Ввиду внезапного окончания жизненного цикла основного телекоммуникационного устройства Гаврилову пришлось вернуться к нудным домашним делам. Так он снова оказался на кухне напротив того самого предмета, что называется холодильником. Магическая сила гавриловского взгляда, на протяжении пяти долгих, мучительных по внутренней напряжённости минут направляемая в самое сердце агрегата, была потрачена без толку: даже инея не прибавилось в пустующей морозилке. Гневно пнув босой ногой бесполезный шкаф, Гаврилов решительно вернулся в комнату.
Там он снял с книжной полки большой русско-французский словарь и, опустив на остеохондрозно скрипящий диван своё измождённое борьбой за выживание тело, с ожесточением стал учить спряжение неправильных глаголов третьей группы. Несмотря на все трудности существования, он упорно продолжал готовиться к сдаче экзамена. Голова его постепенно склонилась к раскрытой книге.
Гаврилов вздрогнул и пробудился оттого, что заработало радио. Как и положено, оно автоматически включилось на передаче последних известий. Из репродуктора доносился басистый, раскатистый голос диктора, вещающего о текущем положении дел в стране и мире. Засухи в Центральной и Северной Африке продолжались. В Океании бушевал страшный тайфун. Бюджетный дефицит страны достиг рекордной отметки. Золотовалютные запасы были почти исчерпаны. Существенных налоговых поступлений в этом квартале уже не ожидалось. Уровень безработицы за последний месяц превысил установленный правительством рубеж, и, следовательно, часть официально зарегистрированных безработных будет принудительно направлена на предприятия оборонного комплекса. Гражданам по-прежнему, до выхода особого распоряжения Высшего Ревизионного Совета, запрещалось пользоваться личным автотранспортом. Погашение государственных займов последних двадцати пяти лет в очередной раз откладывалось на неопределённый срок. Вводились новые виды карточек…
Отложив в сторону тяжёлый словарь, сонный Гаврилов почмокал сухими губами, поскрёб окаймлённый лёгкой щетиной подбородок и механически поднялся с хрипло охнувшего пружинным скелетом дивана. Слипшиеся глаза не открывались, и он на ощупь поплёлся по тёмному коридору, шаркая по протёртому линолеуму плохо сгибающимися после сна в неудобной позе ногами.

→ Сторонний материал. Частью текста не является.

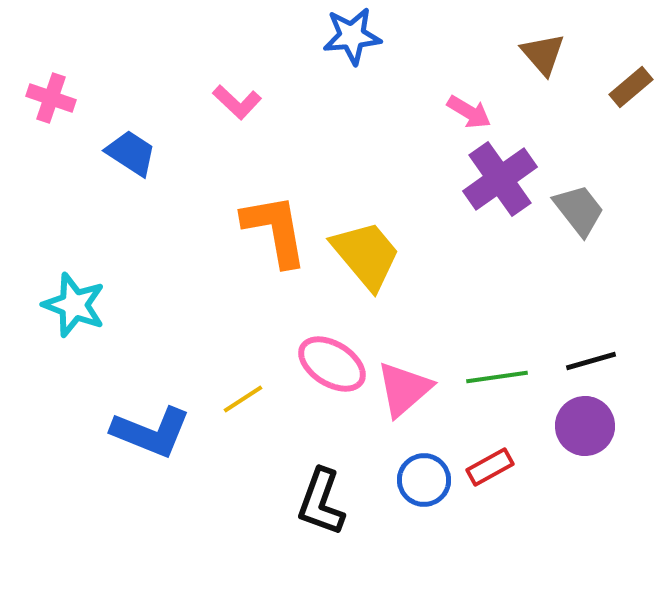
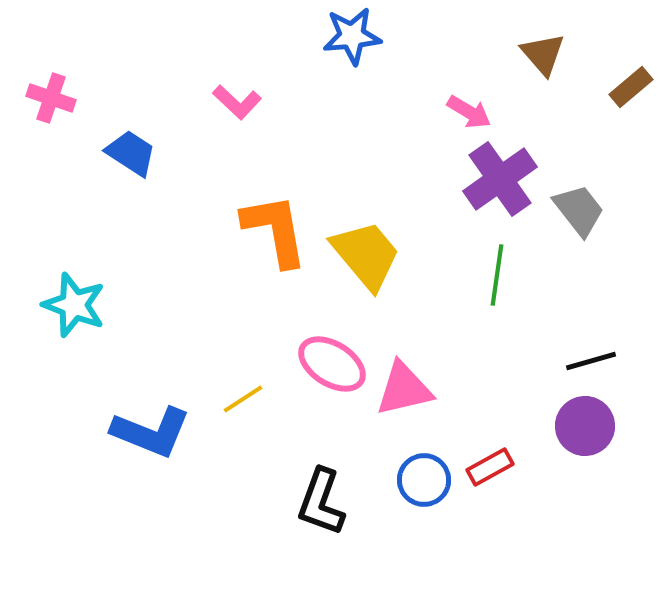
green line: moved 102 px up; rotated 74 degrees counterclockwise
pink triangle: rotated 28 degrees clockwise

На кухне Гаврилов остановился, словно по команде, напротив большого белого ящика, называемого в народе холодильником. Он всё ещё пребывал во власти мутного дневного сна. Борясь с цепким мороком, вяло потянулся к хромированной ручке и наконец окончательно освободился от объятий Морфея. Отлетел от скорбно пустующего бытового прибора как ошпаренный. Дёрнул головой, запустил в бесполезно гудящий агрегат тапком и походкой раньше времени состарившегося ветерана-каторжанина с радиоактивных соляных копей поплёлся в холостяцки неуютную комнату.
Бледно-серый безжизненный день робко клонился к тёмно-синему бархатному вечеру. Соседние дома окутались густыми сумерками, зажгли многочисленные окна-глаза, скромно прикрыв их тюлевыми ресницами занавесок. Тощие, продрогшие фонарные столбы стеснительно потупили головы, озаряя тусклым свечением мелкие лужи у себя под ногами. Ветер гнал по дороге целлофановые пакеты, смятую упаковку, обрывки газет и прочий хлам. «Мусорный ветер, – подумал Гаврилов, наблюдая, как воздушные порывы поднимают вверх и кружат, словно пожухлую листву, разноцветные бумажные клочки и мелкий сор. – Когда же эти запустение и грязь закончатся? – печально вопросил он сам себя и тут же ответил. – Должно быть, не скоро».